To his surprise, Darling grunted at the other end of the line. “No harm in that. Always looking for a connection. It’s what you’re supposed to do. And not hang on to an idea when it’s the wrong one. It seems to me you have again stumbled on the right course of action. Look at something that might be relevant, think it through logically, and then discard as necessary.”
“Thanks, sir. I think I felt a bit of an idiot. Like the country bumpkin policeman in the city.”
“Listen, Ames,” Darling was suddenly serious. “We never, with all that we do, can know the full story of someone’s murder, the full deep reason why someone would kill someone else, what those last minutes were like. But we are humans, and there is a certain amount that we know about the world around us from what we feel, and while these feelings do not constitute forensic evidence, they can sometimes be an indicator that we need to look more deeply. You had a feeling about that rash, but it was just a rash, and you know that because the pathologist told you how he died. But if he were our case, those feelings might cause me to leave the door ajar and wait to see if something comes through.”
Ames was silent for a moment. “Thank you, sir. Obviously not a murder, and as you say, not our case.” Ames paused. “I don’t think that part about feelings is in the sergeants’ manual, by the way.”

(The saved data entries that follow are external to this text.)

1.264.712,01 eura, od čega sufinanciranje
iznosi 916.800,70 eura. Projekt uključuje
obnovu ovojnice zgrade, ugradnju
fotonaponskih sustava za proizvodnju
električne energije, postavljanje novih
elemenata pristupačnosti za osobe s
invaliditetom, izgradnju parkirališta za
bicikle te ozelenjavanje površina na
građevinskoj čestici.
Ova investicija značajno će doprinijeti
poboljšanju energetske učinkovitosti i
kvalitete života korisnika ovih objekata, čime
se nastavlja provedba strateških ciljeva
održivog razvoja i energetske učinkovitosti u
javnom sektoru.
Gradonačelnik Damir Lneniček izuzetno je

Lane waited anxiously for the return of her guest and breathed a sigh of relief when she heard her come in the door a little after four.

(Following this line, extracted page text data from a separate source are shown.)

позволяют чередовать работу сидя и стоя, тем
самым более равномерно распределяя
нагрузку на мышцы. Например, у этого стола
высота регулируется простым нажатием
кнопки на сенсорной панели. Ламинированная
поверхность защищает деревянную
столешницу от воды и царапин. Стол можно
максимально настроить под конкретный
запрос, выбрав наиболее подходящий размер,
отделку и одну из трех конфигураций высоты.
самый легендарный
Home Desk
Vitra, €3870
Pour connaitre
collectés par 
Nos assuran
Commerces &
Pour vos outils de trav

“Countess, you are back! I worried that you might have gotten lost,” she exclaimed. Not to mention banging about i
n the woods lugging her suitcase-cum-painting box around, Lane thought.
“I am sorry to worry you. I found a lovely place to paint, and I lost track of time,” Orlova said. “Dear me, look at my clothes covered in plant life. Let me change quickly, and I shall be ready for your friends.”

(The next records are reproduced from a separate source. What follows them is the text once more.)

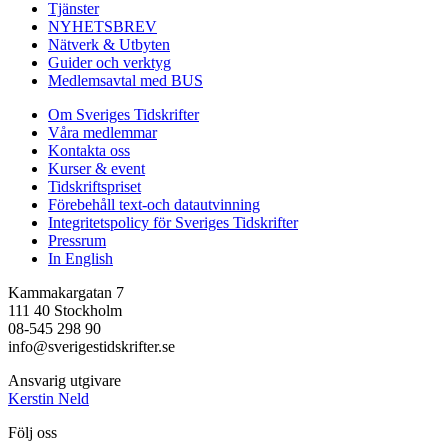
Tjänster
NYHETSBREV
Nätverk & Utbyten
Guider och verktyg
Medlemsavtal med BUS
Om Sveriges Tidskrifter
Våra medlemmar
Kontakta oss
Kurser & event
Tidskriftspriset
Förebehåll text-och datautvinning
Integritetspolicy för Sveriges Tidskrifter
Pressrum
In English
Kammakargatan 7
111 40 Stockholm
08-545 298 90
info@sverigestidskrifter.se
Ansvarig utgivare
Kerstin Neld
Följ oss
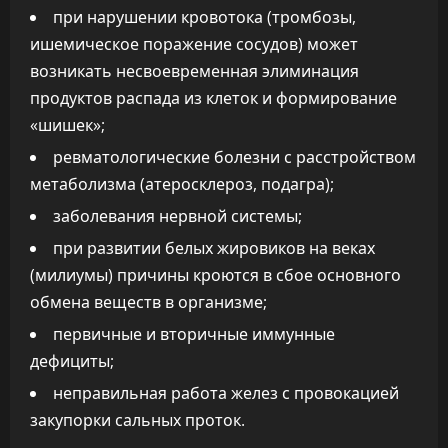
при нарушении кровотока (тромбозы,
ишемическое поражение сосудов) может
возникать несвоевременная элиминация
продуктов распада из клеток и формирование
«шишек»;
ревматологические болезни с расстройством
метаболизма (атеросклероз, подагра);
заболевания нервной системы;
при развитии белых жировиков на веках
(милиумы) причины кроются в сбое основного
обмена веществ в организме;
первичные и вторичные иммунные
дефициты;
неправильная работа желез с провокацией
закупорки сальных проток.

Lane thought again, as she sat near the weeping willow by the front door, about what it was like to live with someone else and have to take on this whole new layer of accommodation: being quiet in the early morning, waiting in the afternoon to go to tea. It suddenly seemed to her a massive risk to take Darling permanently into her life. What if she hadn’t the patience for it?
As soon as Lane and Orlova arrived at Eleanor’s home, Eleanor graciously opened the screen door wearing her broadest, dentured smile. Her brilliant white hair had been carefully treated with a blue rinse and then coiffed; she’d put on the frock she wore to church on summer days.
“Welcome, Countess!” she said. “Come in, come in!”
Orlova nodded at Eleanor with a slight smile and stepped up into the kitchen. “But it is a charming cottage,” she said to Lane, her smile more genuine, as she saw the polished iron and white enamel of the stove, and the long sink under the window that looked out on the north garden and the lake far below.
“She says it is a lovely cottage,” Lane translated. “Where’s Alexandra? Usually she is part of the reception committee.”
Eleanor smiled and nodded and then extended her arm through to the sitting room. “We thought she might be a bit much, so we’ve put her into the bedroom with a snack. Kenny is through there. We couldn’t decide whether to have tea in the garden because the weather is so fine, or use the sitting room, but we’ve opened the windows and really, one forgets how lovely it can be. You know how often we use it!”
The little-used parlour had been aired and a formal tea table set near the window seat along with two beautiful chairs from the previous century, the dust covers removed, exposing the fine green damask upholstery on the seats.